Uma operação deflagrada nesta quinta-feira (8) apura indícios de irregularidades em contratos de tecnologia firmados por meio de licitações públicas na Bahia. A ação, batizada de Operação Help Desk, investiga a atuação de uma empresa que teria recebido pagamentos por serviços que não foram efetivamente executados.
A operação é conduzida pela Polícia Civil da Bahia, por meio do Departamento de Repressão e Combate à Corrupção, ao Crime Organizado e à Lavagem de Dinheiro (Draco). Ao todo, foram cumpridos 11 mandados de busca e apreensão, sendo 10 em Salvador, nos bairros do Horto Florestal, Pituba, Candeal, Cidade Jardim e Patamares, além de um mandado em Feira de Santana, no bairro da Lagoa Grande.
Segundo a Polícia Civil, nove pessoas físicas e uma pessoa jurídica são investigadas. A ação mobilizou 48 policiais civis. As investigações tiveram início após informações encaminhadas por órgãos de controle interno da própria corporação, que apontaram possíveis inconsistências na execução de dois contratos firmados com a empresa investigada.
De acordo com as apurações, apesar de ter sido parcialmente remunerada, a empresa não teria executado os serviços previstos nos contratos. O primeiro acordo, destinado ao desenvolvimento de software, tinha valor aproximado de R$ 3 milhões. Já o segundo, referente à prestação de suporte técnico, totalizava cerca de R$ 6,6 milhões. Assim que as irregularidades foram identificadas, os pagamentos foram suspensos.

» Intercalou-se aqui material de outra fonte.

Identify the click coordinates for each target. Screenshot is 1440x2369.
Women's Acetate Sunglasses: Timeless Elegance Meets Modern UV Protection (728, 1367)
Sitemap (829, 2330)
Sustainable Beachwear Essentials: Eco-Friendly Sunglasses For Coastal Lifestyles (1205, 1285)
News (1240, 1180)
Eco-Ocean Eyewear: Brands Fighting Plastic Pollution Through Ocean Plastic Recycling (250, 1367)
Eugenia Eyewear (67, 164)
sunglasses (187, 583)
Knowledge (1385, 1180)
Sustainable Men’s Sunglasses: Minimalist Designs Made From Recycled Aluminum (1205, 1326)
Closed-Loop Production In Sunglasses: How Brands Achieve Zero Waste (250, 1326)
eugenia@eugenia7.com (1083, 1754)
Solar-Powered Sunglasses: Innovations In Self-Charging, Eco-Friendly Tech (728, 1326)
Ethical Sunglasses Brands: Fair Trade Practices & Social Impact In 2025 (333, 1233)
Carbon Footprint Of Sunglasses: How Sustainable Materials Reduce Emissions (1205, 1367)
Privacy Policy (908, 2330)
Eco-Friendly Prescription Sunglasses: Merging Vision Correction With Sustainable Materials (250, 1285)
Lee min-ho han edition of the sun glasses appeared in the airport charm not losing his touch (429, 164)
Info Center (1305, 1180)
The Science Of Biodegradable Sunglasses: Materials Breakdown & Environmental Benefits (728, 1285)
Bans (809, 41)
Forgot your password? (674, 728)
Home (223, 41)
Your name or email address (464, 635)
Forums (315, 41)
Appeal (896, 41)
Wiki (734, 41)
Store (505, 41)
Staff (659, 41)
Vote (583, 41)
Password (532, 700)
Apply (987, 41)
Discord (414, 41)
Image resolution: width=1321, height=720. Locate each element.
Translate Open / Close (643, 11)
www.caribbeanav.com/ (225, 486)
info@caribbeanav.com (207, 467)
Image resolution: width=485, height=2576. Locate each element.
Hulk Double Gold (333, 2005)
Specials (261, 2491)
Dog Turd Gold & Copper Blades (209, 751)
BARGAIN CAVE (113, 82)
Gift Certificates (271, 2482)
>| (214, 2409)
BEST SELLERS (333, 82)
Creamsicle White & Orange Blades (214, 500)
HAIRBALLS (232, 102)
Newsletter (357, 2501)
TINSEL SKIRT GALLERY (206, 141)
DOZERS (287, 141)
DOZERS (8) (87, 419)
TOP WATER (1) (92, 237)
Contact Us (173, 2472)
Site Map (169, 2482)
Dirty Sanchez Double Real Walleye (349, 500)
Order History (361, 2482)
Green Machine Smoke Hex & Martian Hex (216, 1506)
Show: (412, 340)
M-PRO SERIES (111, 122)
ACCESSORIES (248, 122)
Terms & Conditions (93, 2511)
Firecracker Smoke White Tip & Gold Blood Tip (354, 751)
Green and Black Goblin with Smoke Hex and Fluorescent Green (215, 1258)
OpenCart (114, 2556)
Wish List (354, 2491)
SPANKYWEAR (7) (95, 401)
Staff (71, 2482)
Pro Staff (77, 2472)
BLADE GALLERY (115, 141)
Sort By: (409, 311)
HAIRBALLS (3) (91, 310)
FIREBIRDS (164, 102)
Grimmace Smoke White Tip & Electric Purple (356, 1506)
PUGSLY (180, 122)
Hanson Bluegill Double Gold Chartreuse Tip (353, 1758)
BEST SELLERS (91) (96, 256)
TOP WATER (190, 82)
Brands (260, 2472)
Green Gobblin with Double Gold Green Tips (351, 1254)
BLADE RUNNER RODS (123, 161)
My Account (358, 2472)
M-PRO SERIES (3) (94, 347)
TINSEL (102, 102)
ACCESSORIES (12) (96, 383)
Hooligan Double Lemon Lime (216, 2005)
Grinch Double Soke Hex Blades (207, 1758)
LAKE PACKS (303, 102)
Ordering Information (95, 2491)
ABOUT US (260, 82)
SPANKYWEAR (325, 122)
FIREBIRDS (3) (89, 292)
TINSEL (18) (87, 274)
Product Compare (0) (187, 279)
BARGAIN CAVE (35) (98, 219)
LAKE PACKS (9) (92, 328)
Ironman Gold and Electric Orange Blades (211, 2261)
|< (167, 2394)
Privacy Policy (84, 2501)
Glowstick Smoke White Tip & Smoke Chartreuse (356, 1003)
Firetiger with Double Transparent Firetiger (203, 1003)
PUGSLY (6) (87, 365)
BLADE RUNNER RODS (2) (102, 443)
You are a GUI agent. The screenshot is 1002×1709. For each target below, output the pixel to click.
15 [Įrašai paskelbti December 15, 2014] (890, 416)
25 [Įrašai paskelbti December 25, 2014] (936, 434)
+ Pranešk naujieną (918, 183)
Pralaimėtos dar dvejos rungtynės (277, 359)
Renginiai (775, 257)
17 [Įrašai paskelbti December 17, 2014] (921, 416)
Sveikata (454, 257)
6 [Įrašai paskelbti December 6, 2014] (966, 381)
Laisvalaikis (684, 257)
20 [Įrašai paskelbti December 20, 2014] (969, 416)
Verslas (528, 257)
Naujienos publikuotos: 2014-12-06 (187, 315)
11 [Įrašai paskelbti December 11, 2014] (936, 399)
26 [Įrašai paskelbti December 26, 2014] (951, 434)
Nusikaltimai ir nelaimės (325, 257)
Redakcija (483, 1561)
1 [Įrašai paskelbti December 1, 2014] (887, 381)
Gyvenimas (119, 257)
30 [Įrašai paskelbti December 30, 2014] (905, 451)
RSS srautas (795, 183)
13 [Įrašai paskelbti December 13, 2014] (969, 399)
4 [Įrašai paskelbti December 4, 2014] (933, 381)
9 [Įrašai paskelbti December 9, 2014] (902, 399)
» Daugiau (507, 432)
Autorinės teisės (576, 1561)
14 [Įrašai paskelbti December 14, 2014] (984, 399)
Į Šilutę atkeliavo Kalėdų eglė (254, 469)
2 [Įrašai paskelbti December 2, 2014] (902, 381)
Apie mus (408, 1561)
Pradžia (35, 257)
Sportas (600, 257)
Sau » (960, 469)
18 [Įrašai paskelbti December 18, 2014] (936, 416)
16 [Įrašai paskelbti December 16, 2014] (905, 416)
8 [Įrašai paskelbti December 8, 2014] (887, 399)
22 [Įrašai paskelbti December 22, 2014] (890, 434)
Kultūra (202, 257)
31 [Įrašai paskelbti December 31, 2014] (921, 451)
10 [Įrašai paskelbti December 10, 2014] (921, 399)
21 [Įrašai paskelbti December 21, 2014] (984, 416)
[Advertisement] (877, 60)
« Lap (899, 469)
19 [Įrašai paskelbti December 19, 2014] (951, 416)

A Justiça também autorizou o bloqueio das contas bancárias ligadas aos investigados, com o objetivo de garantir eventual ressarcimento aos cofres públicos.
Durante o cumprimento dos mandados, foram apreendidos documentos, computadores, celulares e uma central de backup. As investigações continuam para aprofundar a apuração dos fatos, identificar outros possíveis envolvidos e esclarecer a dinâmica das supostas irregularidades.